Deep Reinforcement Learning Based Bidding Strategy for EVAs in Local Energy Market Considering Information Asymmetry
Yuechuan Tao, Jing Qiu, Shuying Lai
Abstract
With the increasing penetration of distributed energy resources (DERs) in smart grids, customers can be aggregated to participate in the local energy market (LEM). In the LEM, on the one hand, the aggregated customers can purchase electricity from local DERs at a price that may be lower than the electricity price from the utility. On the other hand, when there is abundant energy, the aggregated customers can sell them in the LEM at a higher price, supplementing the grid power supply with clean renewable energy. Therefore, the customers' dependency on the utility is reduced. In this context, this article presents a bidding strategy for electric vehicle aggregators (EVAs) based on data analytics and deep reinforcement learning (DRL).
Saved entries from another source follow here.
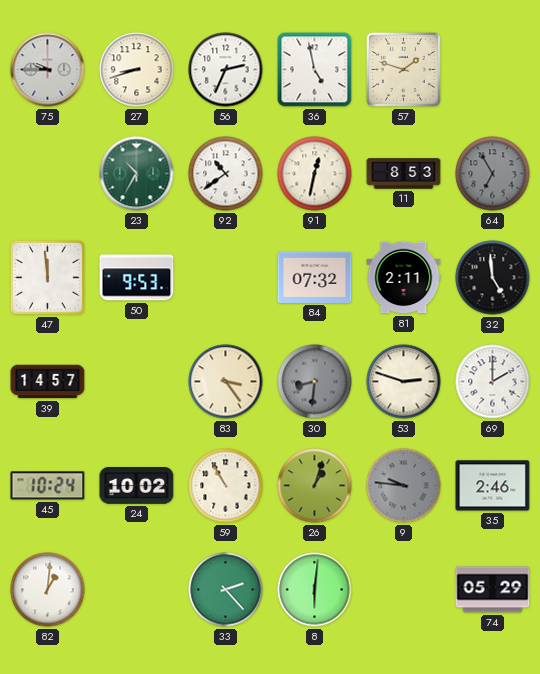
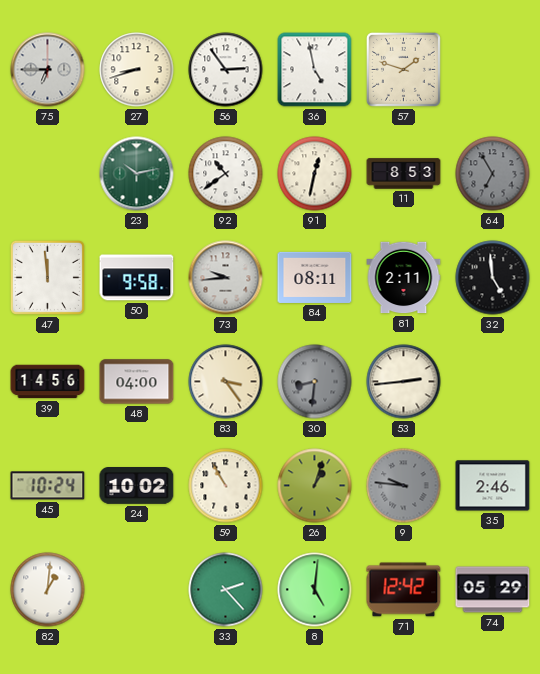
75: 9:45 -> 6:45
56: 2:34 -> 2:54
23: 10:35 -> 10:13
50: 9:53 -> 9:58
73: none -> 9:44
84: 07:32 -> 08:11
39: 14:57 -> 14:56
48: none -> 04:00
53: 2:48 -> 2:44
69: 2:00 -> none
8: 6:01 -> 5:01
71: none -> 12:42
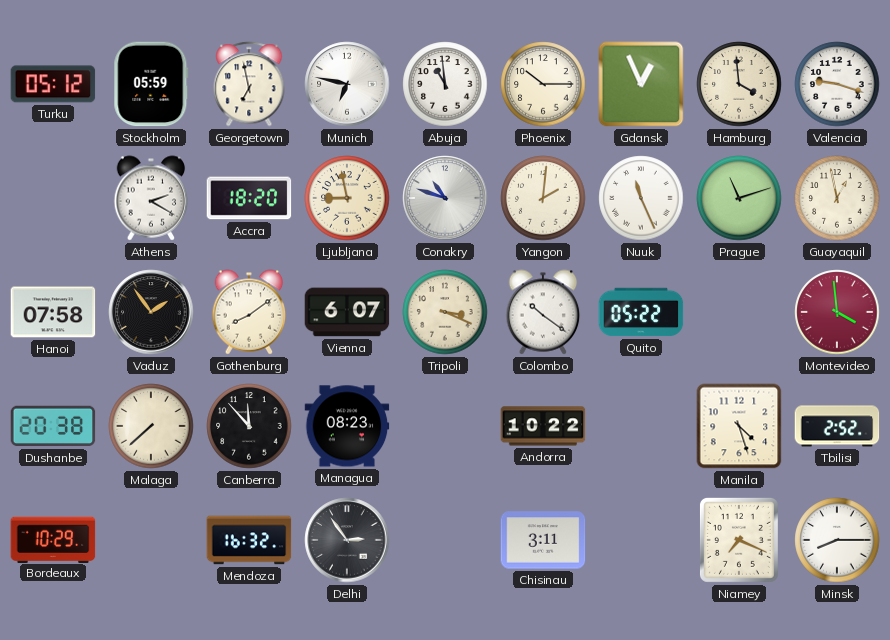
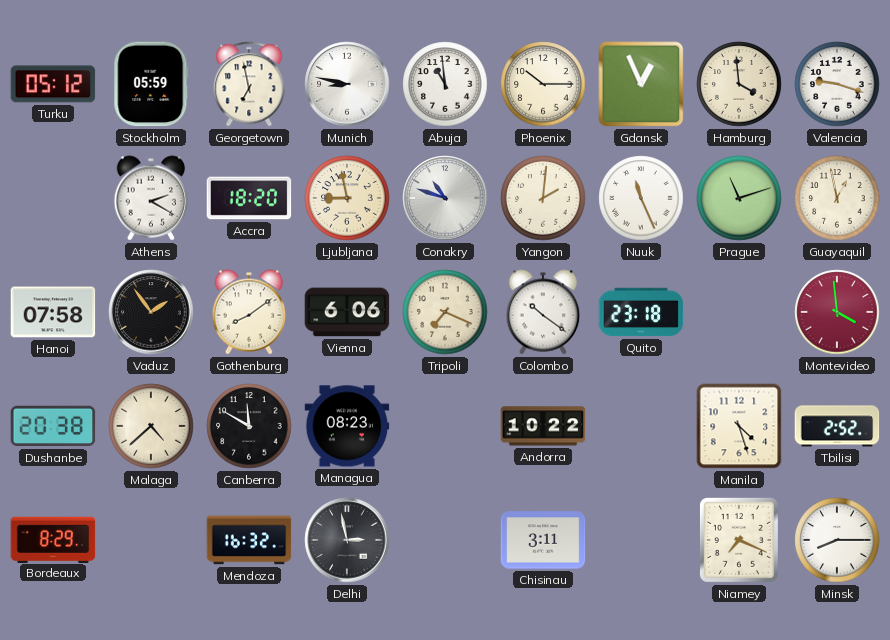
Munich: 6:47 -> 8:47
Vienna: 6:07 -> 6:06
Tripoli: 3:19 -> 7:19
Quito: 05:22 -> 23:18
Malaga: 7:38 -> 4:38
Canberra: 11:53 -> 11:50
Bordeaux: 10:29 -> 8:29
Delhi: 2:54 -> 2:58
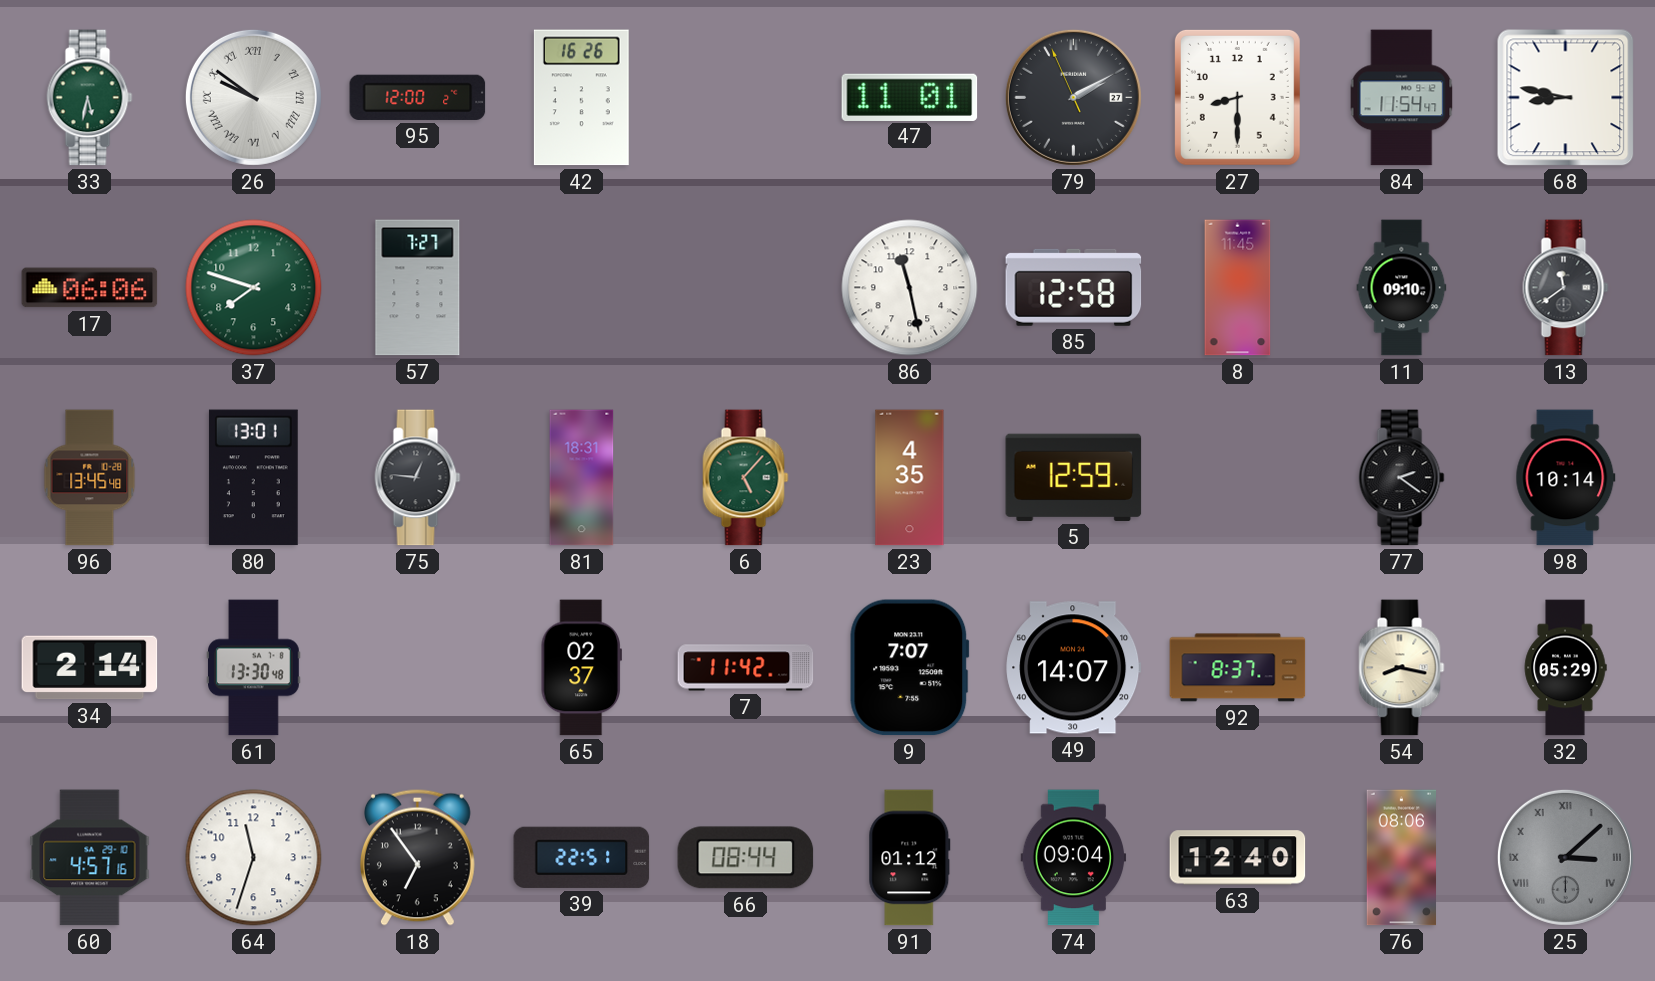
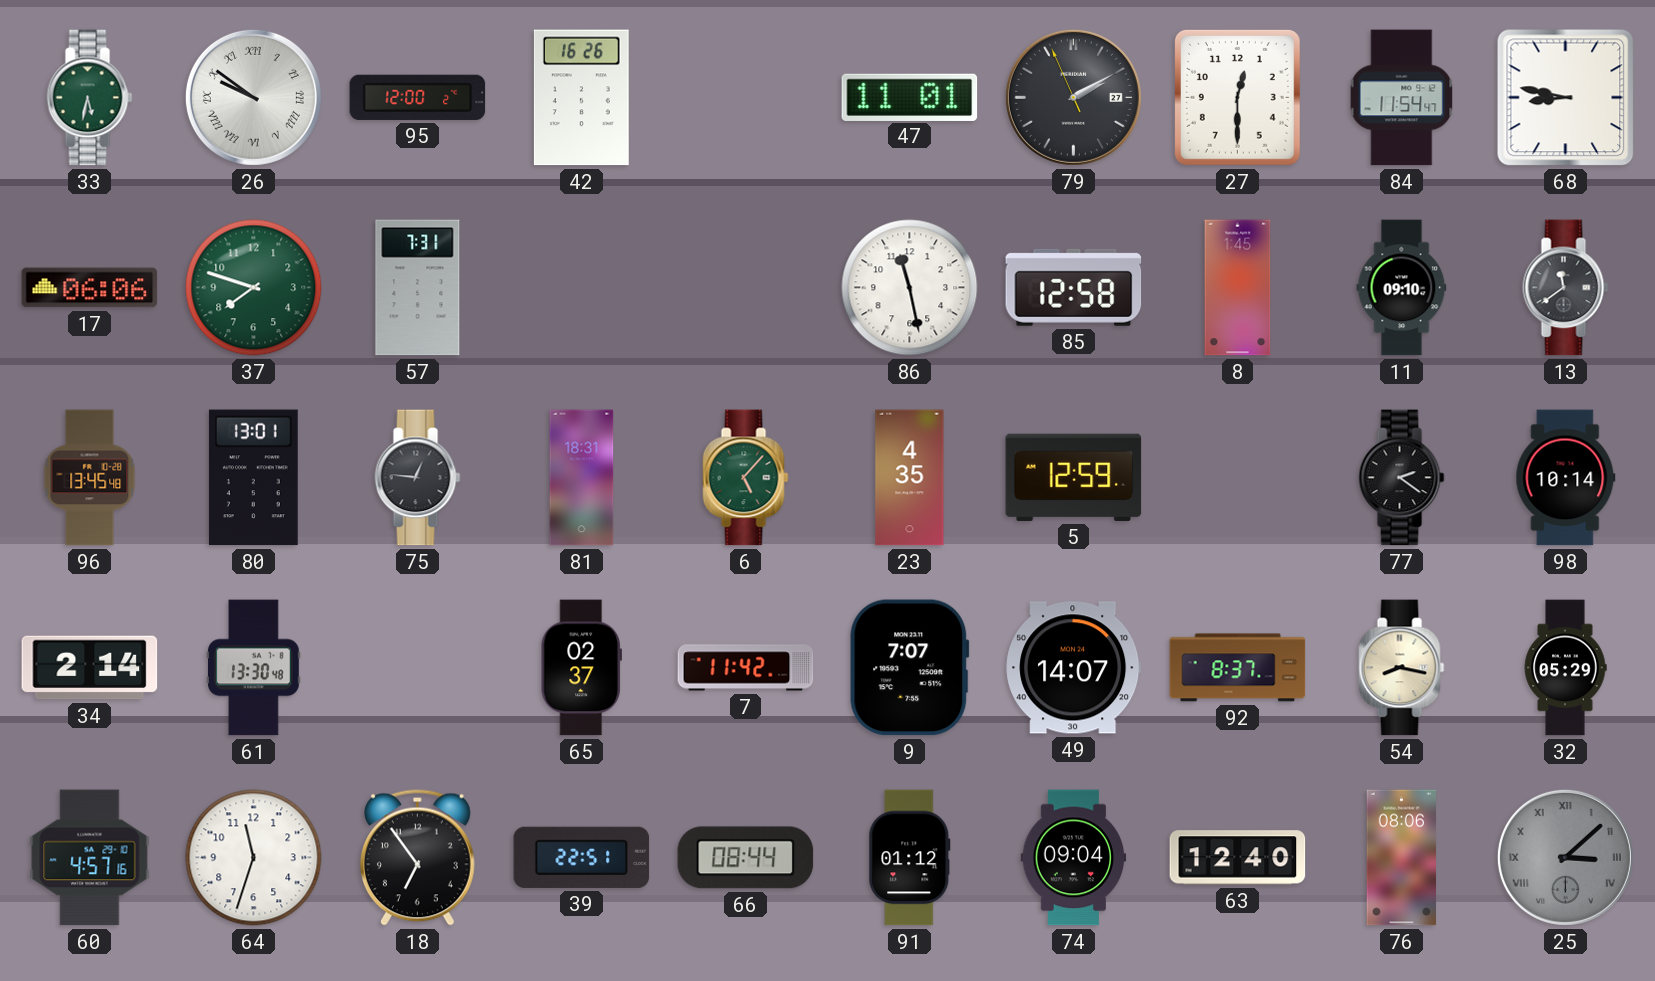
27: 8:30 -> 12:30
57: 7:27 -> 7:31
8: 11:45 -> 1:45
To achieve this goal, an asynchronous learning framework is put forward to help EVAs formulate bids, including bidding price and bidding volume. Compared with the conventional model-based strategy, the learning-based strategy shows advantages in rapid decision-making and reduced reliance on stochastic models. Besides, the EVAs can cope with the information asymmetry in the LEM by using the DRL method. A modified deep deterministic policy gradient methodology is utilized to speed up the online training to avoid high losses at the training stage. According to the simulation results, it can be concluded that the profit of the learning-based strategy is 63.3% higher than that of the random strategy. The coefficient of variation of the learning-based strategy is 76.4% lower than that of the random strategy. Therefore, the proposed learning-based method is effective.